WORK TO COMPLETE:
Would you retype the listing word for word, skipping its pictures?

EXTRACTED ENTRIES:
····················

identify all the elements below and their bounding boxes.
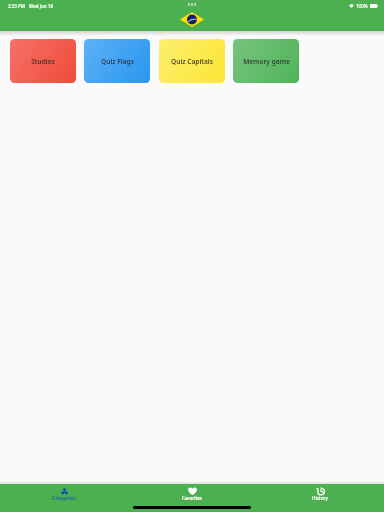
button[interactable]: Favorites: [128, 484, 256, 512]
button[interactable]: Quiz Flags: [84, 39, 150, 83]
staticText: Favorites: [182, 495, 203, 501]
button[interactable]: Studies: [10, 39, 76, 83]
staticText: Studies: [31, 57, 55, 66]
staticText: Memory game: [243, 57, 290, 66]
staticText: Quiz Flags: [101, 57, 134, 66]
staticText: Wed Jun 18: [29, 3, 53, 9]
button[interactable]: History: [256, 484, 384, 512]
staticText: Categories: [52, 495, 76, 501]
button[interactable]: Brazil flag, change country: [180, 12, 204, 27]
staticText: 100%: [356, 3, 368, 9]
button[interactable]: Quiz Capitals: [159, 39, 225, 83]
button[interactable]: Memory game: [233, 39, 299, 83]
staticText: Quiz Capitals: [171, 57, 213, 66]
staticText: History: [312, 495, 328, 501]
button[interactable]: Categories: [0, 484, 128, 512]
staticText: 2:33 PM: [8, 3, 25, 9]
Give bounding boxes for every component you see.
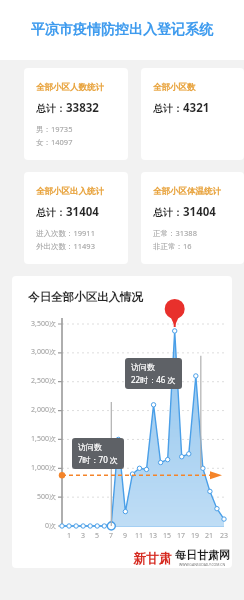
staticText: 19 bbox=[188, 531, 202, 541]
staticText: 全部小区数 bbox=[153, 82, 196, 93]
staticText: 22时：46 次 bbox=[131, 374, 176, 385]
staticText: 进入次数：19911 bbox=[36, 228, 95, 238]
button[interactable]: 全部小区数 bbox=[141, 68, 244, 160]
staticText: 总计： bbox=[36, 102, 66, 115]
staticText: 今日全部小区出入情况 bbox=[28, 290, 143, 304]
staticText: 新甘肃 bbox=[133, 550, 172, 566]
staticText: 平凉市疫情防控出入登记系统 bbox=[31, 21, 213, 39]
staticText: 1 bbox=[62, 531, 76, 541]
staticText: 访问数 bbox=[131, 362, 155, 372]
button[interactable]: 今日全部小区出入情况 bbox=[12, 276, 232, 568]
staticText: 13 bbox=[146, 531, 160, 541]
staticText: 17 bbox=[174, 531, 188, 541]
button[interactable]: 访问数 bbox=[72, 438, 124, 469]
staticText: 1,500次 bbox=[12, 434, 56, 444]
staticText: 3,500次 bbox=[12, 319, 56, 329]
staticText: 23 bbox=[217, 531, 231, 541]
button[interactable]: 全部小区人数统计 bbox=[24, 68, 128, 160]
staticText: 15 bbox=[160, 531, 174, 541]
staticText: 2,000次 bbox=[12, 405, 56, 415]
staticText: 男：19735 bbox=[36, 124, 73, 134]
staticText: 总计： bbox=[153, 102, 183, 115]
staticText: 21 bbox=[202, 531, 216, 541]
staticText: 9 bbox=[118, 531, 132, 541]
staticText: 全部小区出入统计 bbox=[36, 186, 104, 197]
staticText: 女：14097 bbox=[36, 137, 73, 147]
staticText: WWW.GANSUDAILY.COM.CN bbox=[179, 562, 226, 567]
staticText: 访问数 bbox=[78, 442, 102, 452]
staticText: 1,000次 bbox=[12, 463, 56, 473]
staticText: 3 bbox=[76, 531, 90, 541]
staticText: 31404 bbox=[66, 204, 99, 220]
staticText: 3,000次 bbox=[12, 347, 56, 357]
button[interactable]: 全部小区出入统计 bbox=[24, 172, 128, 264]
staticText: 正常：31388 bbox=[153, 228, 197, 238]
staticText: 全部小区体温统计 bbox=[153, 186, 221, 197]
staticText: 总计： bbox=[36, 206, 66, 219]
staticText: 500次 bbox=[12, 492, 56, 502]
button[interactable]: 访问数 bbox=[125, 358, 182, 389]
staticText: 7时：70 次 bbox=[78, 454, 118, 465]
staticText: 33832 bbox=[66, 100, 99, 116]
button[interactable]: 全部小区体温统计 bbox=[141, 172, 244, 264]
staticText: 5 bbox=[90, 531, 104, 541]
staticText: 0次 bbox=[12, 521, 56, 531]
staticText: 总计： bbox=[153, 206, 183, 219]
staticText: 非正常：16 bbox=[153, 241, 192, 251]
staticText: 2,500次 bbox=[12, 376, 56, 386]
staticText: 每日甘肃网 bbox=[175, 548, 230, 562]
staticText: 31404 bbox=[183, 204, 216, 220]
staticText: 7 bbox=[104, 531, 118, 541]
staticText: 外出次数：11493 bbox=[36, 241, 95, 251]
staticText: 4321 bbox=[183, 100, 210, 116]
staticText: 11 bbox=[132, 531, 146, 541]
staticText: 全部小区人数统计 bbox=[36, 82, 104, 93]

····················

YOUR RESPONSE:
identify all the elements below and their bounding boxes.
button[interactable]: Favorites: [128, 484, 256, 512]
button[interactable]: Quiz Flags: [84, 39, 150, 83]
staticText: Favorites: [182, 495, 203, 501]
button[interactable]: Studies: [10, 39, 76, 83]
staticText: Studies: [31, 57, 55, 66]
staticText: Memory game: [243, 57, 290, 66]
staticText: Quiz Flags: [101, 57, 134, 66]
staticText: Wed Jun 18: [29, 3, 53, 9]
button[interactable]: History: [256, 484, 384, 512]
staticText: Categories: [52, 495, 76, 501]
button[interactable]: Brazil flag, change country: [180, 12, 204, 27]
staticText: 100%: [356, 3, 368, 9]
button[interactable]: Quiz Capitals: [159, 39, 225, 83]
button[interactable]: Memory game: [233, 39, 299, 83]
staticText: Quiz Capitals: [171, 57, 213, 66]
staticText: History: [312, 495, 328, 501]
button[interactable]: Categories: [0, 484, 128, 512]
staticText: 2:33 PM: [8, 3, 25, 9]
Give bounding boxes for every component you see.
staticText: 19 bbox=[188, 531, 202, 541]
staticText: 全部小区数 bbox=[153, 82, 196, 93]
staticText: 22时：46 次 bbox=[131, 374, 176, 385]
staticText: 进入次数：19911 bbox=[36, 228, 95, 238]
button[interactable]: 全部小区数 bbox=[141, 68, 244, 160]
staticText: 总计： bbox=[36, 102, 66, 115]
staticText: 今日全部小区出入情况 bbox=[28, 290, 143, 304]
staticText: 新甘肃 bbox=[133, 550, 172, 566]
staticText: 平凉市疫情防控出入登记系统 bbox=[31, 21, 213, 39]
staticText: 1 bbox=[62, 531, 76, 541]
staticText: 访问数 bbox=[131, 362, 155, 372]
button[interactable]: 今日全部小区出入情况 bbox=[12, 276, 232, 568]
staticText: 13 bbox=[146, 531, 160, 541]
staticText: 17 bbox=[174, 531, 188, 541]
button[interactable]: 访问数 bbox=[72, 438, 124, 469]
staticText: 1,500次 bbox=[12, 434, 56, 444]
staticText: 3,500次 bbox=[12, 319, 56, 329]
staticText: 23 bbox=[217, 531, 231, 541]
button[interactable]: 全部小区人数统计 bbox=[24, 68, 128, 160]
staticText: 15 bbox=[160, 531, 174, 541]
staticText: 2,000次 bbox=[12, 405, 56, 415]
staticText: 男：19735 bbox=[36, 124, 73, 134]
staticText: 总计： bbox=[153, 102, 183, 115]
staticText: 21 bbox=[202, 531, 216, 541]
staticText: 9 bbox=[118, 531, 132, 541]
staticText: 全部小区出入统计 bbox=[36, 186, 104, 197]
staticText: 女：14097 bbox=[36, 137, 73, 147]
staticText: WWW.GANSUDAILY.COM.CN bbox=[179, 562, 226, 567]
staticText: 访问数 bbox=[78, 442, 102, 452]
staticText: 1,000次 bbox=[12, 463, 56, 473]
staticText: 3 bbox=[76, 531, 90, 541]
staticText: 31404 bbox=[66, 204, 99, 220]
staticText: 3,000次 bbox=[12, 347, 56, 357]
button[interactable]: 全部小区出入统计 bbox=[24, 172, 128, 264]
staticText: 正常：31388 bbox=[153, 228, 197, 238]
staticText: 全部小区体温统计 bbox=[153, 186, 221, 197]
staticText: 总计： bbox=[36, 206, 66, 219]
staticText: 500次 bbox=[12, 492, 56, 502]
button[interactable]: 访问数 bbox=[125, 358, 182, 389]
staticText: 7时：70 次 bbox=[78, 454, 118, 465]
staticText: 33832 bbox=[66, 100, 99, 116]
button[interactable]: 全部小区体温统计 bbox=[141, 172, 244, 264]
staticText: 5 bbox=[90, 531, 104, 541]
staticText: 0次 bbox=[12, 521, 56, 531]
staticText: 总计： bbox=[153, 206, 183, 219]
staticText: 非正常：16 bbox=[153, 241, 192, 251]
staticText: 2,500次 bbox=[12, 376, 56, 386]
staticText: 每日甘肃网 bbox=[175, 548, 230, 562]
staticText: 31404 bbox=[183, 204, 216, 220]
staticText: 7 bbox=[104, 531, 118, 541]
staticText: 外出次数：11493 bbox=[36, 241, 95, 251]
staticText: 4321 bbox=[183, 100, 210, 116]
staticText: 11 bbox=[132, 531, 146, 541]
staticText: 全部小区人数统计 bbox=[36, 82, 104, 93]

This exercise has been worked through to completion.